The efficacy of telemedicine has already been shown through the network established by the Indian Space Research Organisation (ISRO), which has connected 22 super-specialty hospitals with 78 rural and remote hospitals across the country through its geo-stationary satellites. This network has enabled thousands of patients in remote places such as Jammu and Kashmir, the Andaman and Nicobar Islands, the Lakshadweep Islands, and tribal areas of the central and north eastern regions of India to gain access to consultations with experts in super-specialty medical institutions. ISRO has also provided connectivity for mobile telemedicine units in villages, particularly in the areas of community health and ophthalmology

On why telemedicine is good for India, Dr. K Ganapathy, President of the Apollo Telemedicine Networking Foundation, has this to say:

The distribution of specialists in India is indeed lopsided. There are more neurologists and neurosurgeons in Chennai than in all the states of north-eastern India put together… The increasing availability of excellent telecommunications, infrastructure and video conferencing equipment will help provide a physician where there was none before”.

This also ensures maximal utilisation of suburban hospitals. The general practitioner in the rural/suburban area often feels that he would loose his patient to the city consultant. With telemedicine the community doctor continues to primarily treat the patient under a specialist’s umbrella. With modern software-hardware at either end 90 per cent of the normal interaction can be accomplished through telemedicine.

The journey of telemedicine in India is, however, not without challenges. Sanjit Bagchi writes: “There are inevitable difficulties associated with the introduction of new systems and technologies.” According to Sathyamurthy (Programme Director, Telemedicine, ISRO): “There are some who needlessly fear that they will lose their jobs. Although the systems are user-friendly, there are others who are affected by the fear of the unknown in handlling computers and other equipment. There is a feeling that the initial investment is high and hence financially not viable.” In addition, there may be technical hitches, such as low bandwidth and lack of interoperability standards for software.

Sanjay Prakash Sood of the Centre for Electronics Design & Technology of India, mentions some other challenges on the road to e-health such as lack of health infrastructure and services, shortage of computer-savvy health care personnel, and poor quality of communication services in many of the cities.

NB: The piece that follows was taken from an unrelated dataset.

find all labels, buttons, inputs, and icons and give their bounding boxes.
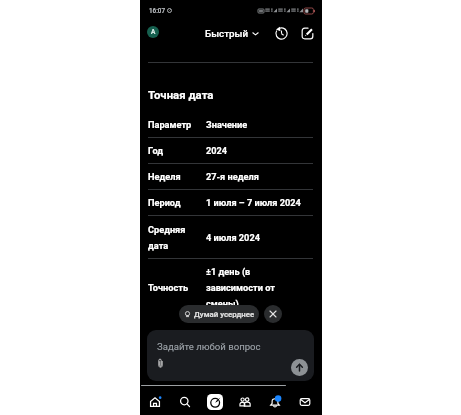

Toms K Thomas, Senior Manager at ESAF India, in his presentation“ICT & Rural Healthcare: Tele-Clinics in Chhatarpur in Madhya Pradesh (India)” points out that: “There is a need for public sector to be an enabler which invests in infrastructure, living condition of the poor, power, road, transport—enabling ICT to operate.”

He also talks about the basic infrastructure required for a model ICT enabled District Public Health System (DPHS).

The Indian government slogan— “Health for all by 2000AD”—may in the end have been an over-ambitious dream that has fallen by the wayside. It still remains to be seen, whether or not today’s promise of health care delivery to India’s rural millions via ICT will succeed in transforming tomorrow’s reality.